▸ Data supplied
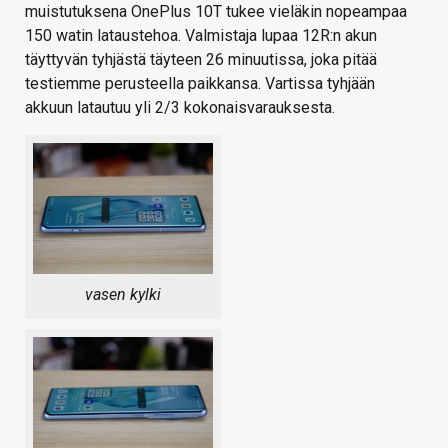
muistutuksena OnePlus 10T tukee vieläkin nopeampaa
150 watin lataustehoa. Valmistaja lupaa 12R:n akun
täyttyvän tyhjästä täyteen 26 minuutissa, joka pitää
testiemme perusteella paikkansa. Vartissa tyhjään
akkuun latautuu yli 2/3 kokonaisvarauksesta.
vasen kylki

▸ Requirement
Reproduce the final stretch of the data above: every line from the one holding "150 watin lataustehoa." through the end, inclusive, exactly as written and nothing else.

▸ Final answer
150 watin lataustehoa. Valmistaja lupaa 12R:n akun
täyttyvän tyhjästä täyteen 26 minuutissa, joka pitää
testiemme perusteella paikkansa. Vartissa tyhjään
akkuun latautuu yli 2/3 kokonaisvarauksesta.
vasen kylki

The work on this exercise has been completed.